▶ [EXERCISE INSTRUCTIONS]
Take the listing below and write it out again exactly, skipping any picture that it holds.

Segment Start: RECORD EXCERPTS

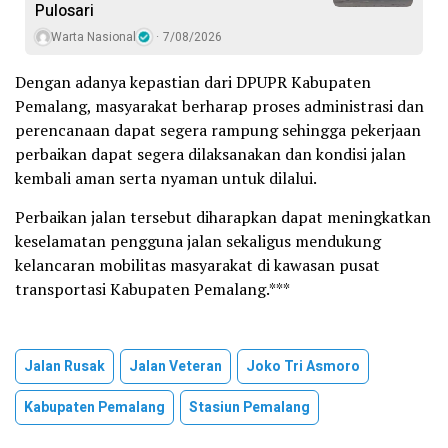
Pulosari
Warta Nasional
7/08/2026
Dengan adanya kepastian dari DPUPR Kabupaten
Pemalang, masyarakat berharap proses administrasi dan
perencanaan dapat segera rampung sehingga pekerjaan
perbaikan dapat segera dilaksanakan dan kondisi jalan
kembali aman serta nyaman untuk dilalui.
Perbaikan jalan tersebut diharapkan dapat meningkatkan
keselamatan pengguna jalan sekaligus mendukung
kelancaran mobilitas masyarakat di kawasan pusat
transportasi Kabupaten Pemalang.***
Jalan Rusak
Jalan Veteran
Joko Tri Asmoro
Kabupaten Pemalang
Stasiun Pemalang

Segment End: RECORD EXCERPTS

▶ [ANSWER TO THIS TASK]
Pulosari
Warta Nasional
7/08/2026
Dengan adanya kepastian dari DPUPR Kabupaten
Pemalang, masyarakat berharap proses administrasi dan
perencanaan dapat segera rampung sehingga pekerjaan
perbaikan dapat segera dilaksanakan dan kondisi jalan
kembali aman serta nyaman untuk dilalui.
Perbaikan jalan tersebut diharapkan dapat meningkatkan
keselamatan pengguna jalan sekaligus mendukung
kelancaran mobilitas masyarakat di kawasan pusat
transportasi Kabupaten Pemalang.***
Jalan Rusak
Jalan Veteran
Joko Tri Asmoro
Kabupaten Pemalang
Stasiun Pemalang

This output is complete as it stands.